Israeli-American Actress-Turned-Author Noa Tishby Seeks to Explain ‘Misunderstood’ Israel in New Book
Fans already know Noa Tishby as an actress, producer, activist and entrepreneur — and now she’s adding “author” to that list.
Her debut book, “Israel: A Simple Guide to the Most Misunderstood Country on Earth,” is a breakdown of the Jewish state in chronological order, from the biblical times to Israel’s founding, with key moments in the country’s history. It also dives into the country’s ongoing conflicts and serves as part-memoir, combining personal stories from Tishby’s own family history.
Born and raised in Tel Aviv, Tishby takes a self-deprecating approach to discussing her family’s role in establishing Israel and the Zionist movement. Her grandfather co-founded one of Israel’s first kibbutzim, and her great-grandfather established the Ministry of Industry and Trade in Jerusalem.
By the end of the book, Tishby told The Algemeiner in an interview, readers are “armed with all the facts.”
“To anybody who is a supporter of Israel or knows his or her history, it’s self-evident that Israel is misunderstood; that Israel gets a disproportionate amount of attention and scrutiny to its size and standing in the world,” she explained. “And it’s self-evident that it’s been skewed and filled with disinformation and misinformation that is targeting the single consistent democracy in the Middle East, which also happens to be a Jewish state.”
Tishby started her acting career in the 1990s in the Israeli series “Ramat Aviv Gimmel.” She guest starred in the Showtime series “The Affair” and is now the co-executive producer of the HBO show “In Treatment.” In 2011, she founded the advocacy organization Act for Israel and in 2014 co-created Reality Israel, a series of leadership trips to Israel. Before the COVID-19 pandemic, she split her time living between Israel and Los Angeles.
Tishby said she was tired of having to defend Israel “way too many [times] to count” and explain the country to people she interacted with. She searched for a simplified and “easy to digest” book about her native country that she could recommend others to read; when she was unable to find one, she decided to write it herself. Other than Golda Meir’s 1973 autobiography and an English translation of historian Anita Shapira’s work, her new book is the first on Israel’s history written by a woman.
In her book, she said, she addresses “head-on” how the growing influence of anti-Israel sentiment on the left and the Boycott, Divestment, Sanctions (BDS) movement has contributed to false accusations against Israel of apartheid, occupation and genocide.
“Not discussing the tough issues about Israel is not being an authentic communicator,” she said. “There’s a whole chapter on the settlements, and there’s a discussion about apartheid and colonialism. I think even if you take Israel’s mishandling of everything that they ever did, there’s still a strong case for the country’s safety, security and support on behalf of the world community.
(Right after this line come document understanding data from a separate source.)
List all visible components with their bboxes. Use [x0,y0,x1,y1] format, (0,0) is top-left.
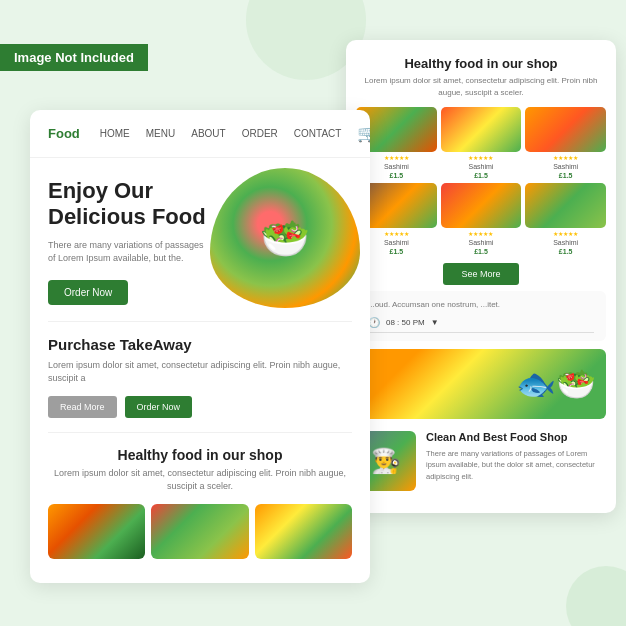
clean-food-text: Clean And Best Food Shop There are many … [426,431,606,482]
food-label-2: Sashimi [469,163,494,170]
nav-home[interactable]: HOME [100,128,130,139]
takeaway-section: Purchase TakeAway Lorem ipsum dolor sit … [30,322,370,432]
food-thumb-3 [255,504,352,559]
main-card: Food HOME MENU ABOUT ORDER CONTACT 🛒 Enj… [30,110,370,583]
stars-4: ★★★★★ [384,230,409,237]
food-thumb-2 [151,504,248,559]
shop-desc: Lorem ipsum dolor sit amet, consectetur … [48,467,352,494]
navbar: Food HOME MENU ABOUT ORDER CONTACT 🛒 [30,110,370,158]
see-more-button[interactable]: See More [443,263,518,285]
food-price-4: £1.5 [390,248,404,255]
food-image-2 [441,107,522,152]
hero-section: Enjoy Our Delicious Food There are many … [30,158,370,321]
stars-5: ★★★★★ [468,230,493,237]
time-label: 08 : 50 PM [386,318,425,327]
food-label-5: Sashimi [469,239,494,246]
hero-title: Enjoy Our Delicious Food [48,178,208,231]
order-now-button-2[interactable]: Order Now [125,396,193,418]
stars-1: ★★★★★ [384,154,409,161]
nav-menu[interactable]: MENU [146,128,175,139]
food-label-3: Sashimi [553,163,578,170]
takeaway-title: Purchase TakeAway [48,336,352,353]
takeaway-desc: Lorem ipsum dolor sit amet, consectetur … [48,359,352,386]
order-now-button[interactable]: Order Now [48,280,128,305]
clean-food-desc: There are many variations of passages of… [426,448,606,482]
reservation-text: ...oud. Accumsan one nostrum, ...itet. [368,299,594,311]
time-dropdown-icon[interactable]: ▼ [431,318,439,327]
clean-food-section: 👨‍🍳 Clean And Best Food Shop There are m… [346,425,616,497]
image-not-included-banner: Image Not Included [0,44,148,71]
food-price-2: £1.5 [474,172,488,179]
hero-description: There are many variations of passages of… [48,239,208,266]
right-shop-desc: Lorem ipsum dolor sit amet, consectetur … [358,75,604,99]
nav-order[interactable]: ORDER [242,128,278,139]
list-item: ★★★★★ Sashimi £1.5 [525,183,606,255]
right-shop-header: Healthy food in our shop Lorem ipsum dol… [346,40,616,107]
time-row: 🕐 08 : 50 PM ▼ [368,317,594,328]
food-price-3: £1.5 [559,172,573,179]
food-thumb-1 [48,504,145,559]
shop-title: Healthy food in our shop [48,447,352,463]
right-card: Healthy food in our shop Lorem ipsum dol… [346,40,616,513]
right-shop-title: Healthy food in our shop [358,56,604,71]
see-more-wrapper: See More [346,263,616,285]
food-label-4: Sashimi [384,239,409,246]
list-item: ★★★★★ Sashimi £1.5 [441,183,522,255]
list-item: ★★★★★ Sashimi £1.5 [525,107,606,179]
list-item: ★★★★★ Sashimi £1.5 [441,107,522,179]
stars-3: ★★★★★ [553,154,578,161]
stars-6: ★★★★★ [553,230,578,237]
read-more-button[interactable]: Read More [48,396,117,418]
cart-icon[interactable]: 🛒 [357,124,370,143]
food-price-1: £1.5 [390,172,404,179]
salmon-food-image: 🐟🥗 [356,349,606,419]
reservation-divider [368,332,594,333]
right-food-grid: ★★★★★ Sashimi £1.5 ★★★★★ Sashimi £1.5 ★★… [346,107,616,255]
reservation-section: ...oud. Accumsan one nostrum, ...itet. 🕐… [356,291,606,341]
brand-logo: Food [48,126,80,141]
shop-section: Healthy food in our shop Lorem ipsum dol… [30,433,370,567]
food-label-6: Sashimi [553,239,578,246]
food-image-5 [441,183,522,228]
banner-label: Image Not Included [14,50,134,65]
food-grid [48,504,352,559]
stars-2: ★★★★★ [468,154,493,161]
salmon-emoji: 🐟🥗 [516,365,596,403]
food-image-6 [525,183,606,228]
takeaway-buttons: Read More Order Now [48,396,352,418]
nav-contact[interactable]: CONTACT [294,128,342,139]
nav-about[interactable]: ABOUT [191,128,225,139]
food-label-1: Sashimi [384,163,409,170]
hero-food-visual: 🥗 [210,168,360,308]
clean-food-title: Clean And Best Food Shop [426,431,606,444]
hero-food-image: 🥗 [210,168,360,308]
deco-circle-bottom [566,566,626,626]
food-price-5: £1.5 [474,248,488,255]
food-price-6: £1.5 [559,248,573,255]
food-image-3 [525,107,606,152]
“I’m not trying to say that Israel’s perfect, I’m just trying to say that the oppression against it is disproportionate,” she continued. “It’s the only country in the world that garners this level of petition and boycott movements and demonstrations. Where are the other countries in the world that actually have human rights abuses? Why the obsession with Israel?”
Tishby devotes an entire chapter to the BDS movement, criticizing some of its most notable supporters, such as former Pink Floyd member Roger Waters — whom she nicknamed the “the Energizer Bunny of the BDS movement” — anti-Israel activist Alice Walker, and US Congresswomen Rashida Tlaib (D-MI) and Ilhan Omar (D-MN).
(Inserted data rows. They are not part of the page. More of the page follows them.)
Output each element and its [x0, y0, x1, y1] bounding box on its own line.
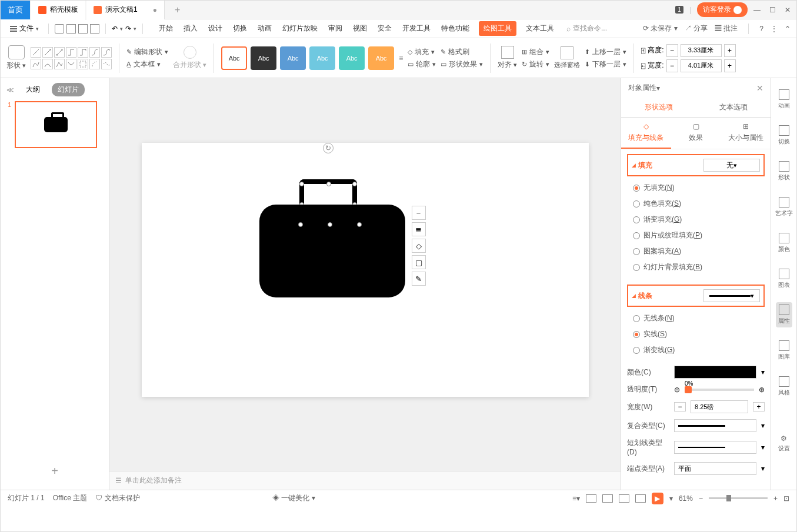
height-input[interactable]: ⍐高度: − + — [641, 44, 735, 57]
side-gallery[interactable]: 图库 — [776, 338, 792, 363]
merge-shape-button[interactable]: 合并形状 ▾ — [173, 46, 206, 70]
menu-transition[interactable]: 切换 — [232, 21, 248, 36]
line-none[interactable]: 无线条(N) — [633, 310, 759, 326]
search-input[interactable]: ⌕ 查找命令... — [566, 24, 607, 34]
move-up-button[interactable]: ⬆ 上移一层 ▾ — [585, 47, 626, 57]
style-3[interactable]: Abc — [280, 46, 306, 70]
menu-text[interactable]: 文本工具 — [525, 21, 555, 36]
width-field[interactable] — [681, 59, 722, 72]
normal-view-icon[interactable] — [586, 494, 596, 503]
side-chart[interactable]: 图表 — [776, 266, 792, 292]
menu-features[interactable]: 特色功能 — [440, 21, 471, 36]
menu-dev[interactable]: 开发工具 — [401, 21, 432, 36]
slide-thumb-1[interactable]: 1 — [8, 101, 102, 148]
line-dash[interactable]: 短划线类型(D)▾ — [621, 435, 771, 459]
reading-view-icon[interactable] — [619, 494, 629, 503]
tab-daoke[interactable]: 稻壳模板 — [31, 1, 85, 19]
maximize-icon[interactable]: ☐ — [769, 6, 776, 14]
style-6[interactable]: Abc — [368, 46, 394, 70]
line-gradient[interactable]: 渐变线(G) — [633, 342, 759, 358]
preview-icon[interactable] — [90, 24, 99, 34]
zoom-out-icon[interactable]: − — [699, 494, 703, 503]
collapse-panel-icon[interactable]: ≪ — [6, 86, 14, 94]
subtab-fill-line[interactable]: ◇填充与线条 — [621, 118, 671, 149]
side-properties[interactable]: 属性 — [776, 302, 792, 327]
shape-styles[interactable]: Abc Abc Abc Abc Abc Abc — [221, 46, 394, 70]
side-shape[interactable]: 形状 — [776, 159, 792, 184]
height-minus[interactable]: − — [666, 44, 678, 57]
move-down-button[interactable]: ⬇ 下移一层 ▾ — [585, 59, 626, 69]
shape-button[interactable]: 形状 ▾ — [6, 45, 26, 71]
height-field[interactable] — [681, 44, 722, 57]
add-slide-button[interactable]: + — [1, 453, 109, 490]
tab-document[interactable]: 演示文稿1● — [86, 1, 165, 19]
float-layers-button[interactable]: ≣ — [412, 222, 426, 236]
float-collapse-button[interactable]: − — [412, 206, 426, 220]
menu-animation[interactable]: 动画 — [256, 21, 273, 36]
format-brush-button[interactable]: ✎ 格式刷 — [441, 47, 483, 57]
width-input[interactable]: ⍇宽度: − + — [641, 59, 735, 72]
fill-gradient[interactable]: 渐变填充(G) — [633, 212, 759, 227]
line-transparency[interactable]: 透明度(T)⊖0%⊕ — [621, 382, 771, 397]
file-menu[interactable]: 文件 ▾ — [6, 24, 42, 34]
redo-icon[interactable]: ↷ — [125, 25, 131, 33]
subtab-effect[interactable]: ▢效果 — [671, 118, 721, 149]
style-1[interactable]: Abc — [221, 46, 247, 70]
fill-select[interactable]: 无 ▾ — [703, 159, 760, 172]
fill-solid[interactable]: 纯色填充(S) — [633, 196, 759, 212]
width-plus[interactable]: + — [724, 59, 736, 72]
width-minus[interactable]: − — [666, 59, 678, 72]
side-wordart[interactable]: 艺术字 — [773, 195, 795, 220]
panel-close-icon[interactable]: ✕ — [756, 83, 763, 93]
fit-icon[interactable]: ⊡ — [783, 494, 789, 503]
line-color[interactable]: 颜色(C)▾ — [621, 363, 771, 382]
line-shapes-grid[interactable] — [31, 47, 112, 69]
float-3d-button[interactable]: ▢ — [412, 255, 426, 269]
outline-tab[interactable]: 大纲 — [20, 83, 46, 96]
menu-slideshow[interactable]: 幻灯片放映 — [281, 21, 319, 36]
more-icon[interactable]: ⋮ — [771, 25, 778, 33]
minimize-icon[interactable]: — — [753, 6, 761, 14]
textbox-button[interactable]: A̲ 文本框 ▾ — [126, 59, 168, 69]
edit-shape-button[interactable]: ✎ 编辑形状 ▾ — [126, 47, 168, 57]
line-width[interactable]: 宽度(W)−8.25磅+ — [621, 397, 771, 416]
menu-design[interactable]: 设计 — [207, 21, 224, 36]
fill-pattern[interactable]: 图案填充(A) — [633, 243, 759, 259]
menu-view[interactable]: 视图 — [352, 21, 368, 36]
tab-home[interactable]: 首页 — [1, 1, 30, 19]
fill-section-header[interactable]: ◢填充 无 ▾ — [627, 154, 765, 176]
height-plus[interactable]: + — [724, 44, 736, 57]
zoom-slider[interactable] — [709, 497, 768, 499]
tab-shape-options[interactable]: 形状选项 — [621, 98, 696, 117]
line-compound[interactable]: 复合类型(C)▾ — [621, 416, 771, 435]
fill-none[interactable]: 无填充(N) — [633, 180, 759, 196]
outline-view-icon[interactable] — [635, 494, 646, 503]
notes-bar[interactable]: ☰ 单击此处添加备注 — [109, 471, 621, 490]
print-icon[interactable] — [78, 24, 88, 34]
side-transition[interactable]: 切换 — [776, 123, 792, 148]
menu-drawing[interactable]: 绘图工具 — [479, 21, 516, 36]
shape-effect-button[interactable]: ▭ 形状效果 ▾ — [441, 59, 483, 69]
open-icon[interactable] — [66, 24, 76, 34]
fill-background[interactable]: 幻灯片背景填充(B) — [633, 259, 759, 275]
login-button[interactable]: 访客登录 — [697, 2, 748, 17]
menu-start[interactable]: 开始 — [158, 21, 174, 36]
line-cap[interactable]: 端点类型(A)平面▾ — [621, 459, 771, 478]
group-button[interactable]: ⊞ 组合 ▾ — [522, 47, 549, 57]
share-button[interactable]: ↗ 分享 — [685, 24, 708, 34]
line-solid[interactable]: 实线(S) — [633, 326, 759, 342]
side-animation[interactable]: 动画 — [776, 87, 792, 112]
line-select[interactable]: ▾ — [703, 289, 760, 302]
close-icon[interactable]: ✕ — [785, 6, 791, 14]
style-4[interactable]: Abc — [309, 46, 335, 70]
tab-add[interactable]: + — [166, 1, 189, 19]
save-icon[interactable] — [55, 24, 64, 34]
slide-canvas[interactable]: ↻ − ≣ ◇ ▢ ✎ — [142, 143, 589, 397]
bag-shape[interactable]: ↻ − ≣ ◇ ▢ ✎ — [259, 205, 405, 297]
rotate-button[interactable]: ↻ 旋转 ▾ — [522, 59, 549, 69]
outline-button[interactable]: ▭ 轮廓 ▾ — [408, 59, 436, 69]
unsaved-status[interactable]: ⟳ 未保存 ▾ — [643, 24, 678, 34]
help-icon[interactable]: ? — [759, 25, 763, 33]
comment-button[interactable]: ☰ 批注 — [715, 24, 738, 34]
protect-status[interactable]: 🛡 文档未保护 — [95, 493, 139, 503]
Tishby said about the anti-Israel movement, “I am gladly ripping them a new a**hole. They are not a movement about justice and peace. They are a movement that is trying to dismantle Israel as a state. Period, end of story. The founder of BDS [Omaractually said that.”
“The majority of people who support them don’t actually know what it is that they’re supporting and who they’re supporting,” she added. “The BDS movement is sponsored by people who sponsor Hamas … The movement needs to be out from any democratic or Western society and they need to be real with who it is that they are in order to stop fooling liberals into supporting them.”
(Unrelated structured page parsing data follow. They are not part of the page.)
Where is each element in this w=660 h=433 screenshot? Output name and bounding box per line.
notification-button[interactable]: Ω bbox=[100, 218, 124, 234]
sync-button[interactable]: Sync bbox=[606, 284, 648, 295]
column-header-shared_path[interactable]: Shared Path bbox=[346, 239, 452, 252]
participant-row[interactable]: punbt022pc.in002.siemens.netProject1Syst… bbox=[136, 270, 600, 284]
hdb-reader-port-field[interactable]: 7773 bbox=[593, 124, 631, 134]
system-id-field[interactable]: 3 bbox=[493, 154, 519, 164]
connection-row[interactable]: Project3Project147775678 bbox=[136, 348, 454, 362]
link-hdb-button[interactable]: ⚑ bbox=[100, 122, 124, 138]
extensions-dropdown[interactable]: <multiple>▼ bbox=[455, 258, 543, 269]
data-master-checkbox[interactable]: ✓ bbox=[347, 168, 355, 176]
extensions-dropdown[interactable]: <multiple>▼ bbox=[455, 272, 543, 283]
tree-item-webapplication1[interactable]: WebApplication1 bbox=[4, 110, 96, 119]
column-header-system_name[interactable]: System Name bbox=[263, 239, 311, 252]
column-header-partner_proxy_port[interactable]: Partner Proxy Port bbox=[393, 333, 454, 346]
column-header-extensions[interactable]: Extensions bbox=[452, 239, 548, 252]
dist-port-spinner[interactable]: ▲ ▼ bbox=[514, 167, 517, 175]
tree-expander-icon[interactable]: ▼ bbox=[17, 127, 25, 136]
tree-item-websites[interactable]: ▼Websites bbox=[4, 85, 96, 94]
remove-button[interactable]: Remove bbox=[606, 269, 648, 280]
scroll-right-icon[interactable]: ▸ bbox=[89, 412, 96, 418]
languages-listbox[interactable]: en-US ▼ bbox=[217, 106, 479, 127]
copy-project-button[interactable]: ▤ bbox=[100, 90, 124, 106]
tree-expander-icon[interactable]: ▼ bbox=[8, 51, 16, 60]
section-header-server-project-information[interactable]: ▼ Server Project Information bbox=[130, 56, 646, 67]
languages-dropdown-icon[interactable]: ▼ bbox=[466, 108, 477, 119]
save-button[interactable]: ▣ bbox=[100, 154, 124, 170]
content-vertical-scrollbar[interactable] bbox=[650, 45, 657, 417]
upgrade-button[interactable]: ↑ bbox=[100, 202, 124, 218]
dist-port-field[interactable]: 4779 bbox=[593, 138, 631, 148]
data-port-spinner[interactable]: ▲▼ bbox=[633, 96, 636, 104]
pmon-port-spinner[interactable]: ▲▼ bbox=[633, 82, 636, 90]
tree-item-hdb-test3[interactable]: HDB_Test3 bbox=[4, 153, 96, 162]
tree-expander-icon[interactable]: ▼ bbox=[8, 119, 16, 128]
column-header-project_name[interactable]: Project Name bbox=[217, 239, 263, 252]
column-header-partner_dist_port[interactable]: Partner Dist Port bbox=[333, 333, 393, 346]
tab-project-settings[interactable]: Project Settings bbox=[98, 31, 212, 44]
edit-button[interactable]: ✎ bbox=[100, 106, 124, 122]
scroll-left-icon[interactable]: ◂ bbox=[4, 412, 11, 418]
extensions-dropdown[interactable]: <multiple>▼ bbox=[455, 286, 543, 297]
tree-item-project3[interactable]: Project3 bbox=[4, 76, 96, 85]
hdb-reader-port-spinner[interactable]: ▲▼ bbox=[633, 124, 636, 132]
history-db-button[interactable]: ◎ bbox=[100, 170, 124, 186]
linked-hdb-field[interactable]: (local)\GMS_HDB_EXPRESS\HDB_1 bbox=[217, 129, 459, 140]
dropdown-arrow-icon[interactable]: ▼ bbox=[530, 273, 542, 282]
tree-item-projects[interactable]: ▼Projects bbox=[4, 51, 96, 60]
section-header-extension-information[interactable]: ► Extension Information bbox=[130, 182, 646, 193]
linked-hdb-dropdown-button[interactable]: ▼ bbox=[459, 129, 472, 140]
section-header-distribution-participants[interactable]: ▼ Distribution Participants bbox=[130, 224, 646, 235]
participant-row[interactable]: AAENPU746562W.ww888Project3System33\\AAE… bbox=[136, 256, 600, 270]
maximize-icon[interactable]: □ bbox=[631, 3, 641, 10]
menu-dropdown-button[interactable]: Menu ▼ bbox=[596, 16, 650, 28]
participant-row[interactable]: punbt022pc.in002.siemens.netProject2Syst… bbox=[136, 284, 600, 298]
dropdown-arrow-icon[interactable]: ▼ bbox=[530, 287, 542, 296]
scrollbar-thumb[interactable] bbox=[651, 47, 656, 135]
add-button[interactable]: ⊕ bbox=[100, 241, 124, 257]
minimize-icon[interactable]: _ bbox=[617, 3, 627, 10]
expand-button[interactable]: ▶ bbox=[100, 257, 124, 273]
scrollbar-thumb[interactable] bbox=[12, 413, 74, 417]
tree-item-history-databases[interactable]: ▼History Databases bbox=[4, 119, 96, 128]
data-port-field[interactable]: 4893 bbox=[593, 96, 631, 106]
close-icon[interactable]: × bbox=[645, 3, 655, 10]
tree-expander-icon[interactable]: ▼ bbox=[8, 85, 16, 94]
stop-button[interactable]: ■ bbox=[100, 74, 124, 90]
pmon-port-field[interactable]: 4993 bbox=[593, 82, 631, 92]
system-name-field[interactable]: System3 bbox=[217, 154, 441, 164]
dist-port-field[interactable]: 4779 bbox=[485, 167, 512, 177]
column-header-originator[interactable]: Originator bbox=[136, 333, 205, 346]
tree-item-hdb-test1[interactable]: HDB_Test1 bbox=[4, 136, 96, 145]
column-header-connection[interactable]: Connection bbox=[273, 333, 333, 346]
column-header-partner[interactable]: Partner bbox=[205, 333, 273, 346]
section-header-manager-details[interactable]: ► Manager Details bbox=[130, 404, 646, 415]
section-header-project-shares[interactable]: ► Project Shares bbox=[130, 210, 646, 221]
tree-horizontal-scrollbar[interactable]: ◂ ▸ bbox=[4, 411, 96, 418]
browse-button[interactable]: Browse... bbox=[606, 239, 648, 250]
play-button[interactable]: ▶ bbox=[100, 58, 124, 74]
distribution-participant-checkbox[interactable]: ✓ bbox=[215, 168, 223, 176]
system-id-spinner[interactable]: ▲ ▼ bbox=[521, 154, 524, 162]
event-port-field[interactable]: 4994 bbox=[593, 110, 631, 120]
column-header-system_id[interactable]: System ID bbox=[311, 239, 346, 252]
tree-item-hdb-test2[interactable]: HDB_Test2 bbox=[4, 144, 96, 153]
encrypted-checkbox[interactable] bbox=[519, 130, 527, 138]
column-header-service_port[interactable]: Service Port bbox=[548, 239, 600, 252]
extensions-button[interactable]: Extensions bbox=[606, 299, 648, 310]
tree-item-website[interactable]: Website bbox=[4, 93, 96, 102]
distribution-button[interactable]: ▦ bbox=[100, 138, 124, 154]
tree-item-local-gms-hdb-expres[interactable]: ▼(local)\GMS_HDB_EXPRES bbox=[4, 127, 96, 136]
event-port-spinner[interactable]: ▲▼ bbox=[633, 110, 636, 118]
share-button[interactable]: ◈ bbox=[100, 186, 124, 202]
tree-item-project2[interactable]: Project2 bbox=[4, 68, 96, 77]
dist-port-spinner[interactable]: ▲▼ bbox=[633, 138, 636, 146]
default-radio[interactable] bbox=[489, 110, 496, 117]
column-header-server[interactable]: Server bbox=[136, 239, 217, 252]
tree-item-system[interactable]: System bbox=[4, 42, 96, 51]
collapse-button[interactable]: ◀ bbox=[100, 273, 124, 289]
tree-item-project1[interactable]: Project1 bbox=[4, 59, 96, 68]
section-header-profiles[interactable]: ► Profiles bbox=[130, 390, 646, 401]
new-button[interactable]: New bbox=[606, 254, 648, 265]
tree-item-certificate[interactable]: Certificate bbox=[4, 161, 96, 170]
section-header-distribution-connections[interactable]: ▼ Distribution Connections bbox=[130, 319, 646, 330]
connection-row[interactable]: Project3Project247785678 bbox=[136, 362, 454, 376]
The author also holds the movement responsible for turning “Zionist” and “Zionism” into a “slur” used as a coded attack on Jews, and spoke about “re-owning” the concept of Zionism — which she called “the movement for Jewish liberation and self-determination in a Jewish, yet not exclusively Jewish, state.”
“If you come to [any college] campus and you want to join any liberal group, you need to denounce Israel; you need to denounce the single consistent democracy in the entire Middle East … This has been a slow-moving terrorist attack,” she said.
On the overall theme of the book, Tishby described her target audience: “If you are a person who loves democracy, freedom of speech, human rights, women’s rights, LGBTQ+ rights, and especially if you’re a liberal and a progressive and you do not support Israel within the context of the Middle East — you’re an idiot. And let me tell you why.”